Tensor det(const Tensor &a) Computes the determinant of a square matrix or a batch of square matrices. Returns a tensor containing the determinant(s).
Tensor inv(const Tensor &a) Computes the explicit matrix inverse. Prefer solve for systems of equations.
Tensor trace(const Tensor &a) Computes the sum of diagonal elements (the trace) of a matrix.

6. Stochastic Generation

Function Signature Description
Tensor random_normal(const std::vector<int> &shape, DType dtype) Generates a tensor filled with random normal (Gaussian) values. Used for initializing particles and synthesizing anisotropic noise.
Tensor random_uniform(const std::vector<int> &shape, DType dtype) Generates a tensor filled with uniform random values in $[0, 1)$.

7. CPU-GPU Bridge

Warning: Operations that move data to the CPU inherently block the execution pipeline and trigger synchronization events.

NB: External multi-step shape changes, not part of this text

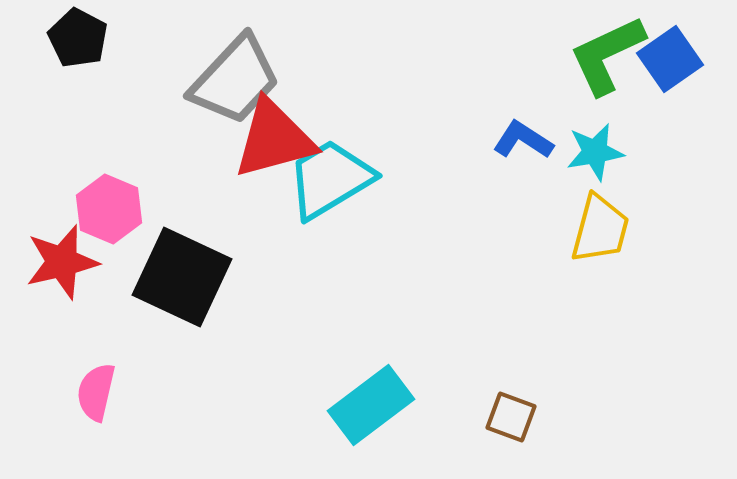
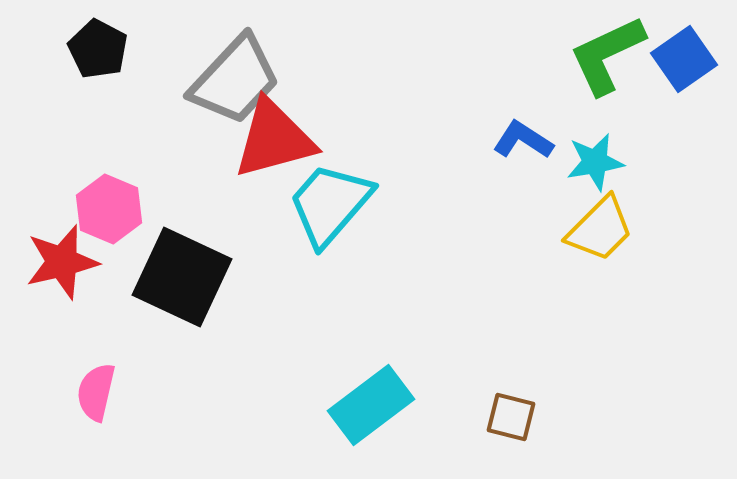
black pentagon: moved 20 px right, 11 px down
blue square: moved 14 px right
cyan star: moved 10 px down
cyan trapezoid: moved 25 px down; rotated 18 degrees counterclockwise
yellow trapezoid: rotated 30 degrees clockwise
brown square: rotated 6 degrees counterclockwise
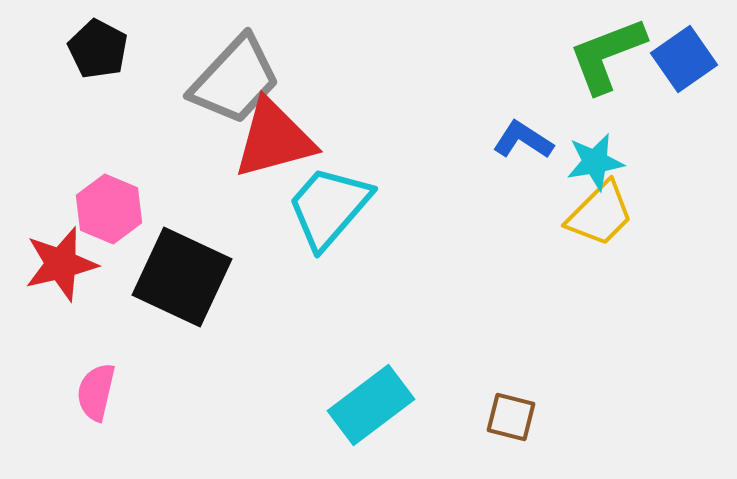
green L-shape: rotated 4 degrees clockwise
cyan trapezoid: moved 1 px left, 3 px down
yellow trapezoid: moved 15 px up
red star: moved 1 px left, 2 px down
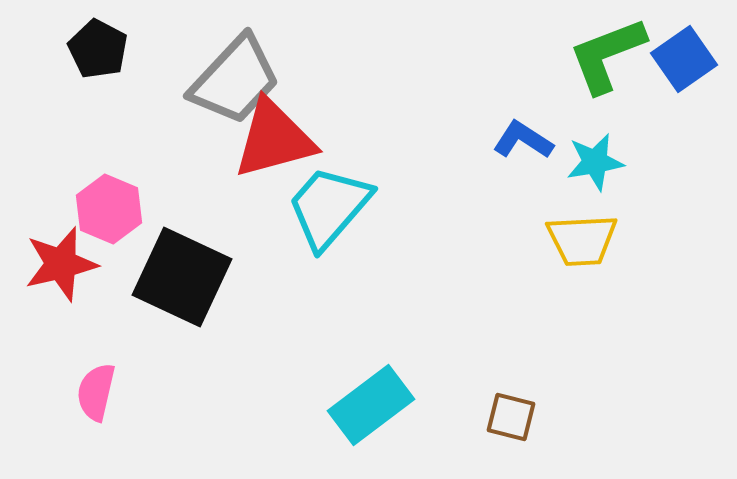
yellow trapezoid: moved 18 px left, 26 px down; rotated 42 degrees clockwise
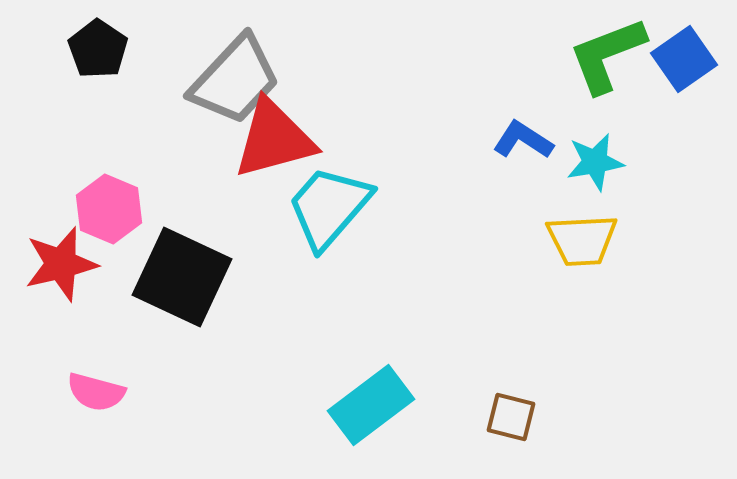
black pentagon: rotated 6 degrees clockwise
pink semicircle: rotated 88 degrees counterclockwise
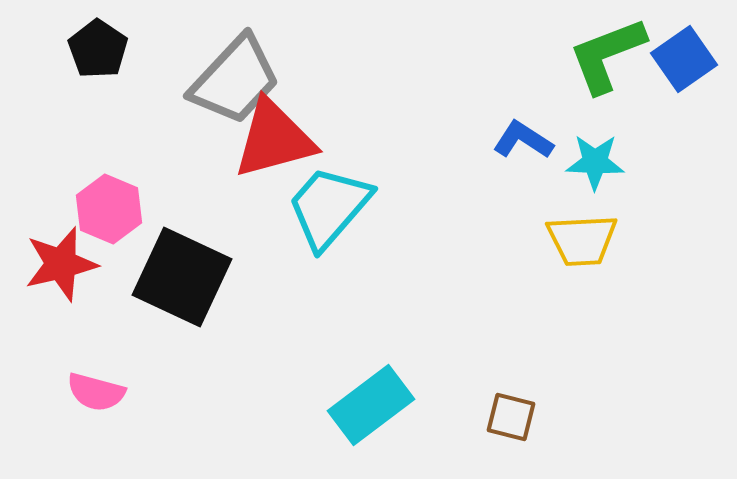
cyan star: rotated 12 degrees clockwise
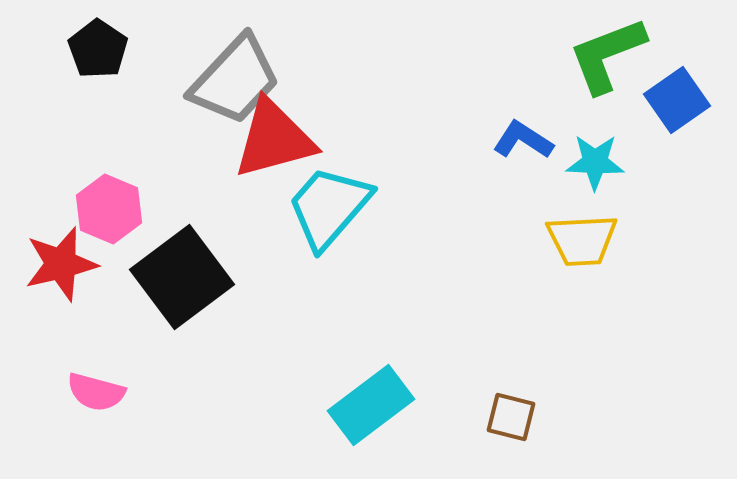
blue square: moved 7 px left, 41 px down
black square: rotated 28 degrees clockwise
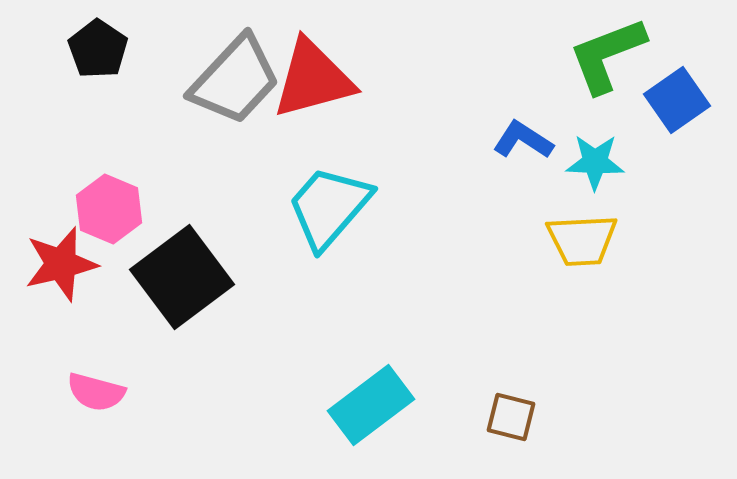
red triangle: moved 39 px right, 60 px up
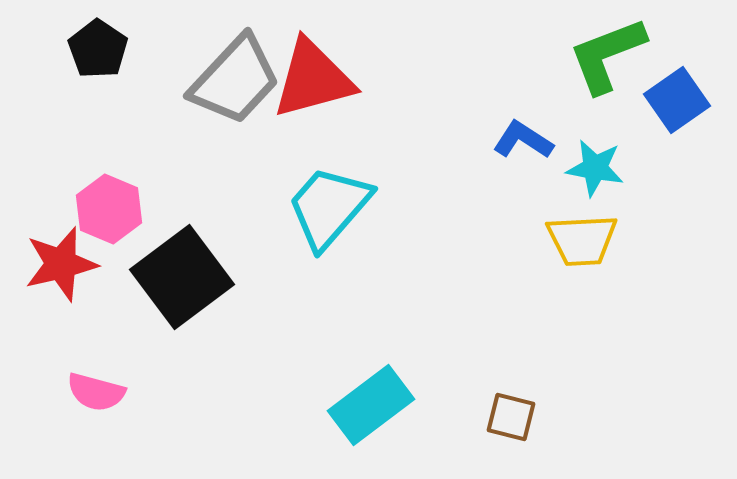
cyan star: moved 6 px down; rotated 8 degrees clockwise
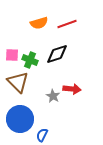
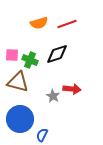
brown triangle: rotated 30 degrees counterclockwise
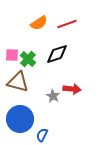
orange semicircle: rotated 18 degrees counterclockwise
green cross: moved 2 px left, 1 px up; rotated 21 degrees clockwise
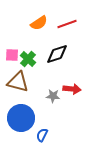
gray star: rotated 24 degrees counterclockwise
blue circle: moved 1 px right, 1 px up
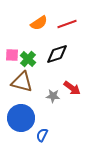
brown triangle: moved 4 px right
red arrow: moved 1 px up; rotated 30 degrees clockwise
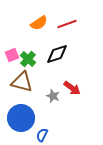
pink square: rotated 24 degrees counterclockwise
gray star: rotated 16 degrees clockwise
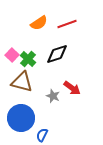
pink square: rotated 24 degrees counterclockwise
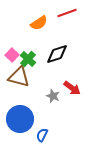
red line: moved 11 px up
brown triangle: moved 3 px left, 5 px up
blue circle: moved 1 px left, 1 px down
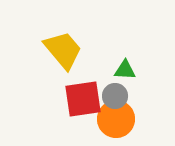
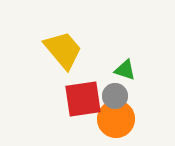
green triangle: rotated 15 degrees clockwise
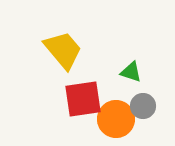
green triangle: moved 6 px right, 2 px down
gray circle: moved 28 px right, 10 px down
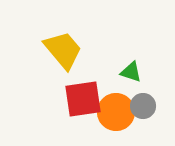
orange circle: moved 7 px up
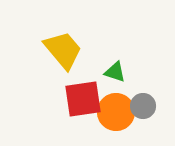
green triangle: moved 16 px left
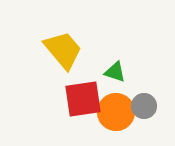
gray circle: moved 1 px right
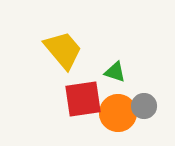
orange circle: moved 2 px right, 1 px down
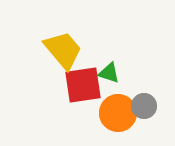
green triangle: moved 6 px left, 1 px down
red square: moved 14 px up
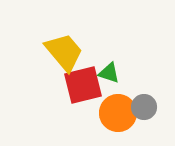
yellow trapezoid: moved 1 px right, 2 px down
red square: rotated 6 degrees counterclockwise
gray circle: moved 1 px down
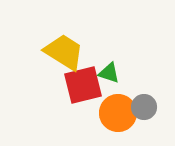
yellow trapezoid: rotated 18 degrees counterclockwise
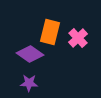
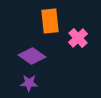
orange rectangle: moved 11 px up; rotated 20 degrees counterclockwise
purple diamond: moved 2 px right, 2 px down
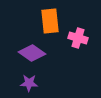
pink cross: rotated 30 degrees counterclockwise
purple diamond: moved 3 px up
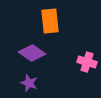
pink cross: moved 9 px right, 24 px down
purple star: rotated 18 degrees clockwise
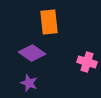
orange rectangle: moved 1 px left, 1 px down
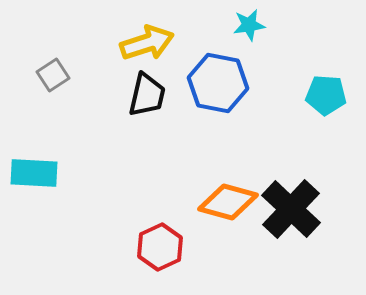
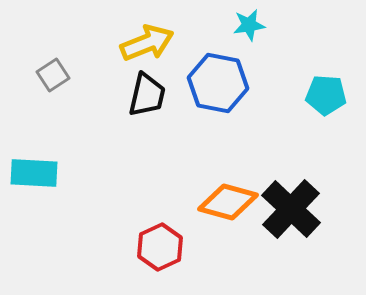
yellow arrow: rotated 4 degrees counterclockwise
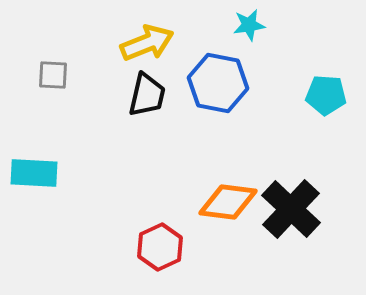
gray square: rotated 36 degrees clockwise
orange diamond: rotated 8 degrees counterclockwise
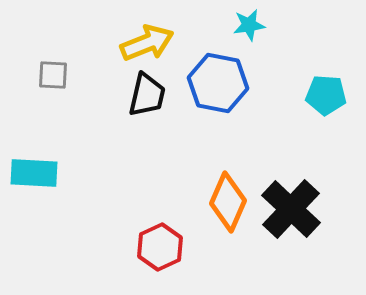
orange diamond: rotated 74 degrees counterclockwise
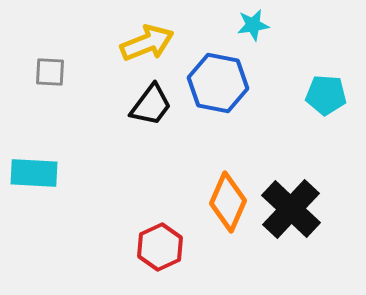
cyan star: moved 4 px right
gray square: moved 3 px left, 3 px up
black trapezoid: moved 4 px right, 10 px down; rotated 24 degrees clockwise
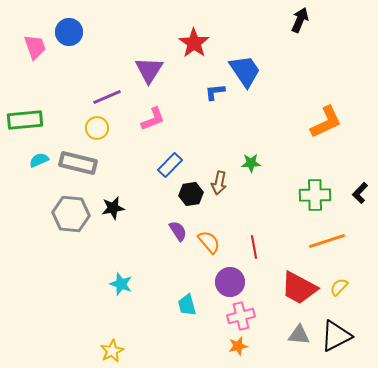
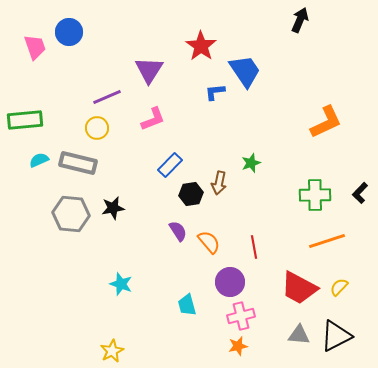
red star: moved 7 px right, 3 px down
green star: rotated 18 degrees counterclockwise
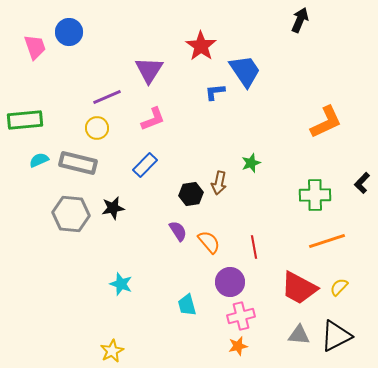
blue rectangle: moved 25 px left
black L-shape: moved 2 px right, 10 px up
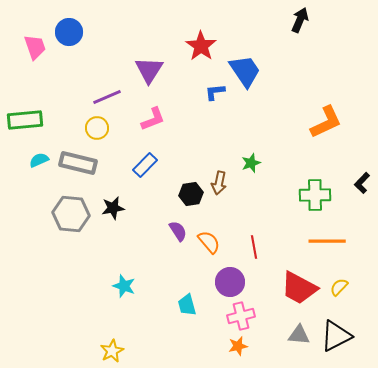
orange line: rotated 18 degrees clockwise
cyan star: moved 3 px right, 2 px down
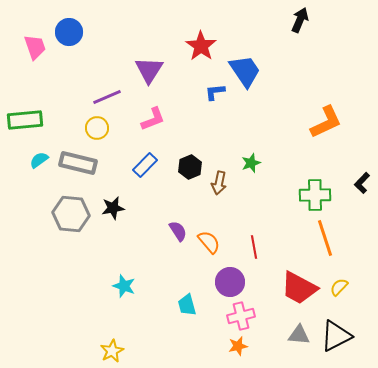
cyan semicircle: rotated 12 degrees counterclockwise
black hexagon: moved 1 px left, 27 px up; rotated 15 degrees counterclockwise
orange line: moved 2 px left, 3 px up; rotated 72 degrees clockwise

Function Signature Description
double to_double(const Tensor &a) Pulls a scalar 0D or 1D tensor back to the CPU as a standard C++ double. This triggers a synchronization event. Use sparingly (e.g., once per step for checking convergence).
std::vector<float> to_float_vector(const Tensor &a) Converts a tensor to a raw C++ std::vector<float>.
void eval(const Tensor &a) Explicitly executes the pending computation graph for this tensor.
Tensor concatenate(const std::vector<Tensor> &tensors, int axis = 0) Concatenates a vector of tensors along a specified axis.
Tensor slice(const Tensor &a, int start, int end, int axis = 0) Slices a tensor along a specified axis from start to end indices.
int to_int(const Tensor &a) Pulls a scalar integer tensor back to the CPU as a standard C++ int. Essential for index-based operations like selecting the global best particle.